The technology is currently being rolled out via residential aged care facilities in Australia following a $5 million grant from the federal government.
According to CEO Philip Daffas, the patent in Japan is significant given the size of the population and the country's ageing demographic.
“Recent estimates suggest that at least one in four Japanese residents is aged 65 years or older. Japan has a big population – around 126 million - and the number of elderly people is set to grow significantly in the future. This patent is an important step in opening up significant commercial opportunities for PainChek, especially given the focus on quality aged care services in Japan,” said Mr Daffas.
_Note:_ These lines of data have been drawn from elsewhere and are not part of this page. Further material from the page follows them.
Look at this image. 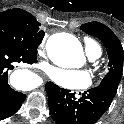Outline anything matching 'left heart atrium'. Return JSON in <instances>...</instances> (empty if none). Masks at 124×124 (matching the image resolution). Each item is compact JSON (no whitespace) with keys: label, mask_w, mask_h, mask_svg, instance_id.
Segmentation results:
<instances>
[{"label":"left heart atrium","mask_w":124,"mask_h":124,"mask_svg":"<svg viewBox=\"0 0 124 124\" xmlns=\"http://www.w3.org/2000/svg\"><path fill=\"white\" fill-rule=\"evenodd\" d=\"M48 75L59 86L67 89L86 88L91 83L90 74L84 70L50 68Z\"/></svg>","instance_id":"1"}]
</instances>
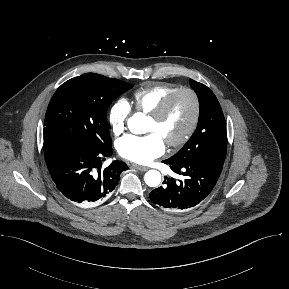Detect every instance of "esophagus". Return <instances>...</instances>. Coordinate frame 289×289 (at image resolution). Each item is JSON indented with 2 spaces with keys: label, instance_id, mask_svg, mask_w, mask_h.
Here are the masks:
<instances>
[{
  "label": "esophagus",
  "instance_id": "obj_1",
  "mask_svg": "<svg viewBox=\"0 0 289 289\" xmlns=\"http://www.w3.org/2000/svg\"><path fill=\"white\" fill-rule=\"evenodd\" d=\"M132 167L140 170V171H147L149 168L146 166H141V165H137V164H133Z\"/></svg>",
  "mask_w": 289,
  "mask_h": 289
}]
</instances>
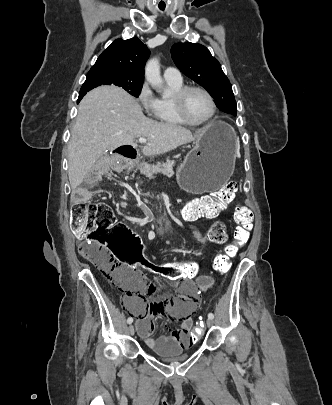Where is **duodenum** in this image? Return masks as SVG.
<instances>
[{
  "label": "duodenum",
  "instance_id": "1",
  "mask_svg": "<svg viewBox=\"0 0 332 405\" xmlns=\"http://www.w3.org/2000/svg\"><path fill=\"white\" fill-rule=\"evenodd\" d=\"M122 156H124L128 161L130 162H134L136 160V154L133 151L130 150H125L122 153ZM207 217H213V215L211 213L206 214ZM182 220L185 222H189L193 220V215L189 212H186L182 215ZM163 228L165 229H169L172 227V224L168 221H164L162 223Z\"/></svg>",
  "mask_w": 332,
  "mask_h": 405
}]
</instances>
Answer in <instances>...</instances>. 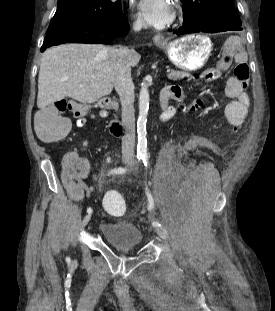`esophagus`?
<instances>
[{"mask_svg":"<svg viewBox=\"0 0 275 311\" xmlns=\"http://www.w3.org/2000/svg\"><path fill=\"white\" fill-rule=\"evenodd\" d=\"M154 43L163 44L165 43V38L162 34H156L153 38Z\"/></svg>","mask_w":275,"mask_h":311,"instance_id":"1","label":"esophagus"}]
</instances>
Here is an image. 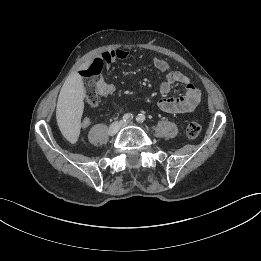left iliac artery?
I'll return each instance as SVG.
<instances>
[{"label":"left iliac artery","mask_w":261,"mask_h":261,"mask_svg":"<svg viewBox=\"0 0 261 261\" xmlns=\"http://www.w3.org/2000/svg\"><path fill=\"white\" fill-rule=\"evenodd\" d=\"M137 122L143 123L145 121V116L143 114H138L136 117Z\"/></svg>","instance_id":"obj_1"}]
</instances>
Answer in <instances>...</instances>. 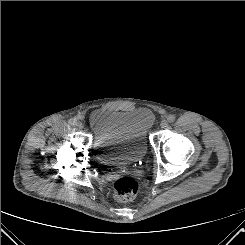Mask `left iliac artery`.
Returning <instances> with one entry per match:
<instances>
[{
	"instance_id": "obj_1",
	"label": "left iliac artery",
	"mask_w": 245,
	"mask_h": 245,
	"mask_svg": "<svg viewBox=\"0 0 245 245\" xmlns=\"http://www.w3.org/2000/svg\"><path fill=\"white\" fill-rule=\"evenodd\" d=\"M167 120H168L169 123H173L175 121V116L174 115H169L167 117Z\"/></svg>"
}]
</instances>
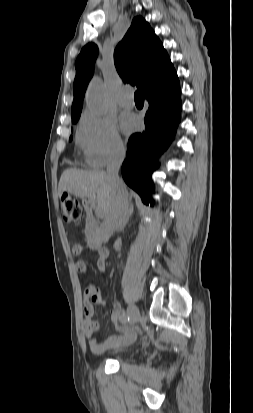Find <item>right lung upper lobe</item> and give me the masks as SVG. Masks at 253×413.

The company said it is also progressing its global expansion plans. It recently secured a patent in the US for its pain assessment app and says it is on track to obtain FDA DeNovo regulatory clearance.
"The DeNovo process provides a pathway to classify novel medical devices and will allow PainChek to begin marketing the invention in the US," it said.
PainChek announced its first UK order in 2019 with the signing of a 1,000-bed annual license. It also completed the registration of its trademark in the US and the European Union.
“All early indications are that the global demand for PainChek will be substantial. With regulatory clearance in a range of markets, international patents being secured, trademarks being granted and the company starting to secure sales in the UK, we feel uniquely positioned to leverage the full global value of our remarkable IP and all the hard work to this point,” said Mr Daffas.